In JPA entities, all non-transient fields that are not annotated with the Transient annotation (an annotation defined by JPA) are persistent. "Persistent" means that the field is mapped to a column in the database. Notice that some of the persistent fields in the Patient class have no annotations. This is because the defaults defined by JPA, like default column name, were correct for these fields. When the field name is different from the database column name to which it is mapped, you must use the Column annotation to specify a different column name for the database column.
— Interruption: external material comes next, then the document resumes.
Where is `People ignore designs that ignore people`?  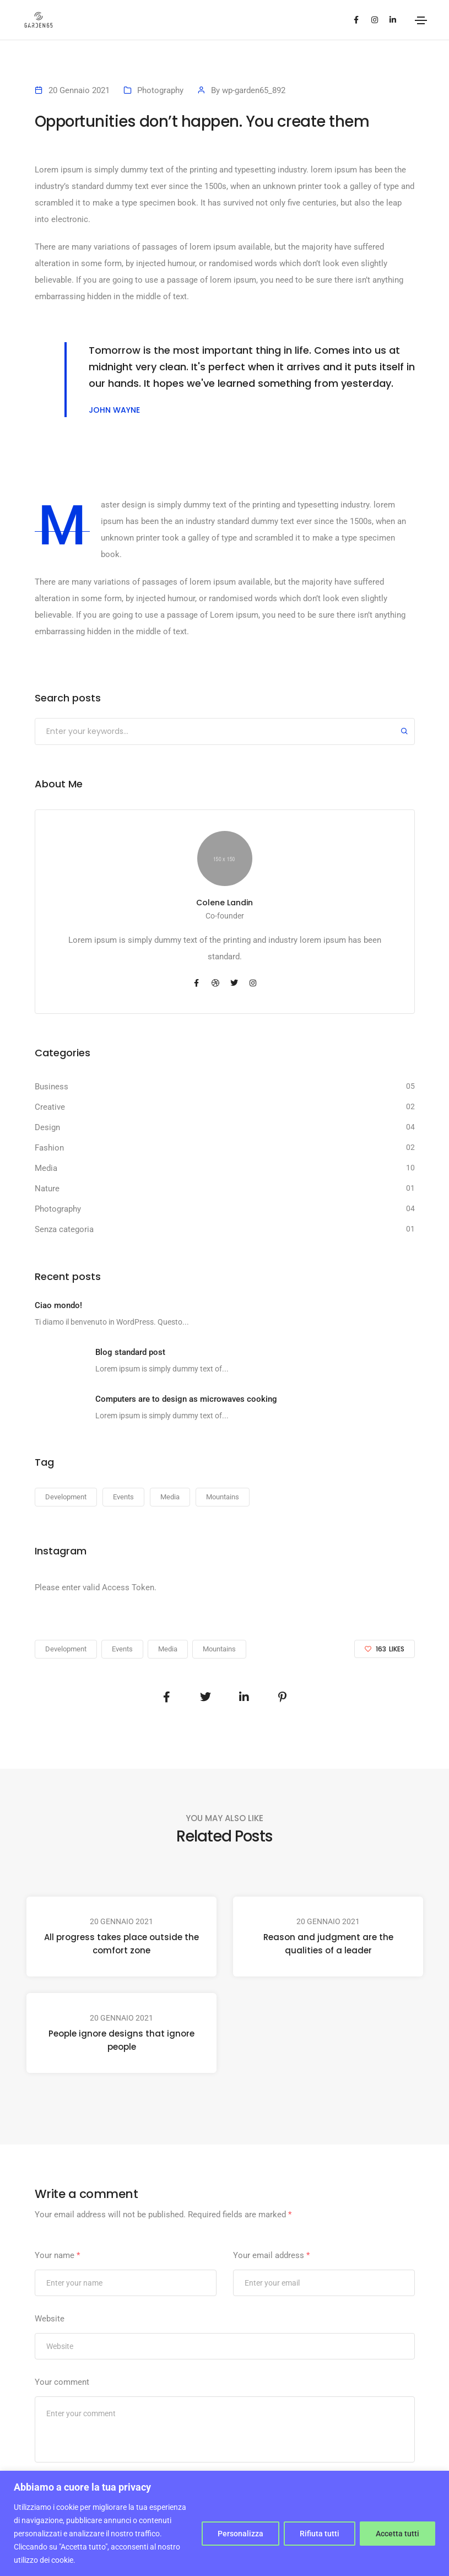 People ignore designs that ignore people is located at coordinates (121, 2040).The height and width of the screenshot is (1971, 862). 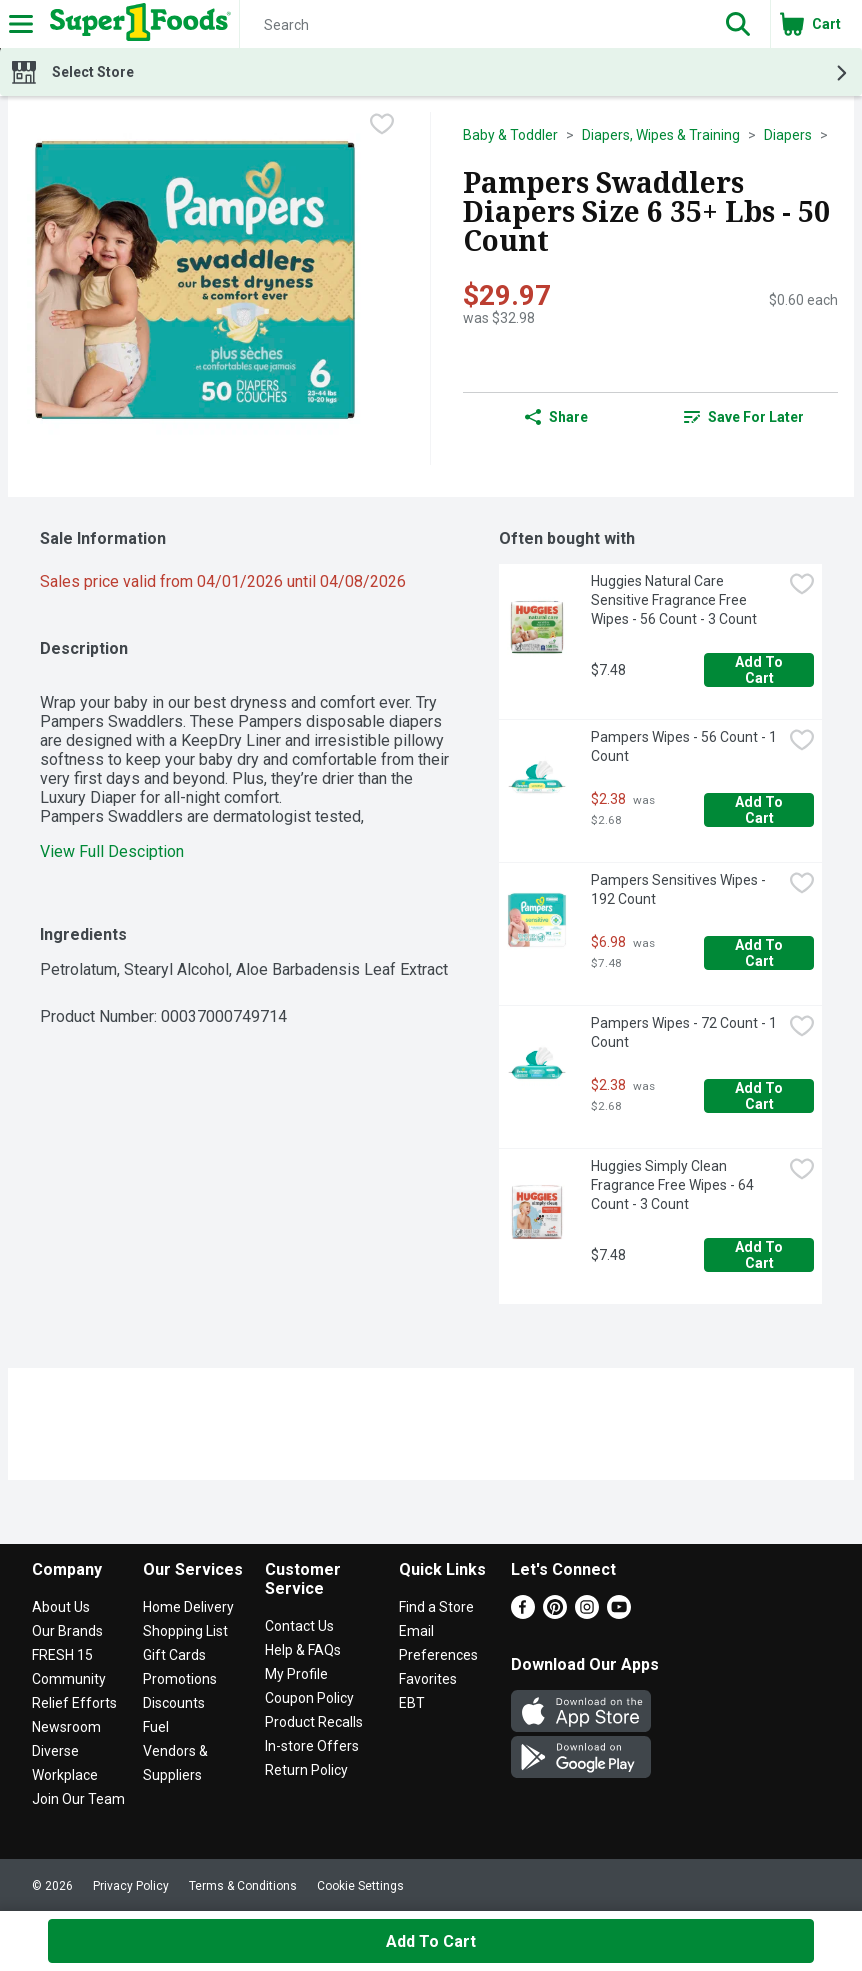 What do you see at coordinates (738, 24) in the screenshot?
I see `[button]` at bounding box center [738, 24].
Every entity must have a primary key. JPA supports both simple (single field) and composite (multifield) primary keys. It's a best practice to always use a simple primary key if you can, and to let the database generate the primary key value for you. This is because JPA doesn't allow the primary key value to ever be changed once an object is persisted. Most of the persistent classes in the medical records application, including the Patient class, use simple generated primary keys for this reason. If you want to see an example of a class that has a composite primary key, look at the Group class. The Id annotation marks the field that is the primary key, identity, or field.
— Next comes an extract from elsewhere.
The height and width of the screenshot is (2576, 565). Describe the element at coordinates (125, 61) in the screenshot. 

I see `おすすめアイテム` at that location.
The GeneratedValue annotation denotes the fact that the primary key value is generated by the database when a new Patient is inserted. The database can generate the primary key value in a number of ways, and the strategy attribute can be used to select one of these. The Patient class uses the identity strategy, which means that the id field should be mapped to a database auto-increment or identity column.

A subtle thing to be aware of when using the identity strategy is the effect this has on the equals and hashcode methods of your class. For example, if the equals method compares the values of the id field, make sure you don't use the object in a way that will cause the equals method to be invoked before the database insert happens—usually at transaction commit—because the primary key value won't be assigned until then. One way to avoid this is to use a natural key in the equals method if your class has one instead of using the generated key. For example, Patient Social Security number would be a good natural key to use in the Patient equals method.